Club Matinee
- Country of origin: United States
- Language: English
- Syndicates: Blue Network (1937-1943) ABC (1945-1946)
- Starring: Ransom Sherman Garry Moore
- Announcer: Durward Kirby
- Original release: 1937 – 1946

= Club Matinee =

American radio show

Club Matinee is an American old-time radio variety show. It was broadcast on the NBC Blue Network from 1937 to 1943 and on ABC from 1945 to 1946.

==Format==
Club Matinee featured comedy and music, with the two sometimes combined in the form of "comedic arrangements of musical classics, played slightly out of tune."

Francis Chase Jr., in his book Sound and Fury: An Informal History of Broadcasting, described Club Matinee as being unique in its approach to comedy. He wrote, "Here is a zany piece of merriment, inauspiciously insinuated
into your afternoon listening, which has become the most haphazard, the screwiest, the most anything-can-happen-affair to hit the air waves." He added that the program discovered, developed and built "new and different comedy which, sooner or later, finds its way onto the big commercial shows."

==Personnel==
Ransom Sherman was the first host of the program, with Garry Moore (who was added in 1939) eventually becoming co-host.

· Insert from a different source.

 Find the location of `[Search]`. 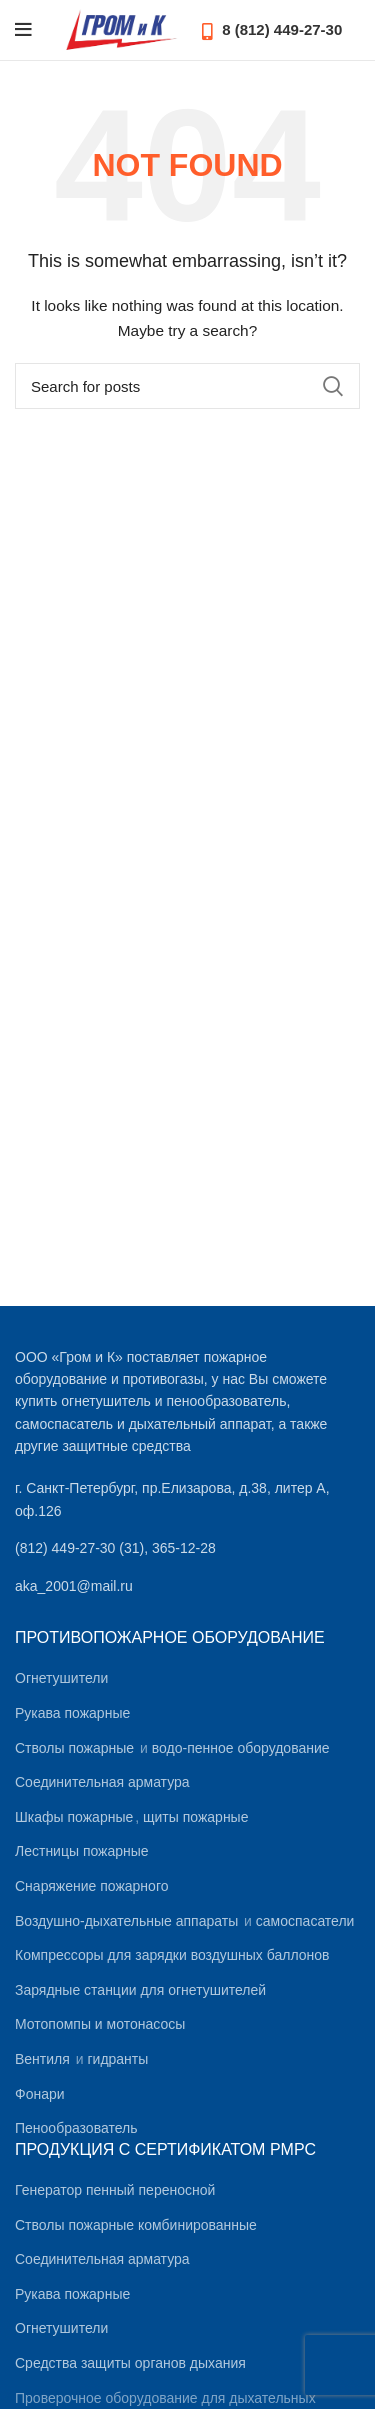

Moore's stage name changed during his time on Club Matinee, and the change involved the program. When he decided that Thomas Garrison Morfit (his real name) was too cumbersome for broadcasting, he had a contest on the program, asking listeners to send in suggestions for a name that he could use. A woman in Pittsburgh won the $50 prize with her suggestion of Garry Moore.

Singers who appeared on the program included Annette King, Nancy Martin, Clark Dennis, Johnny Johnston, Evelyn Lynne, Phil Shukin, the Escorts and Betty, the Three Romeos, and Sam Cowling. Durward Kirby was the announcer, and Rex Maupin provided the music.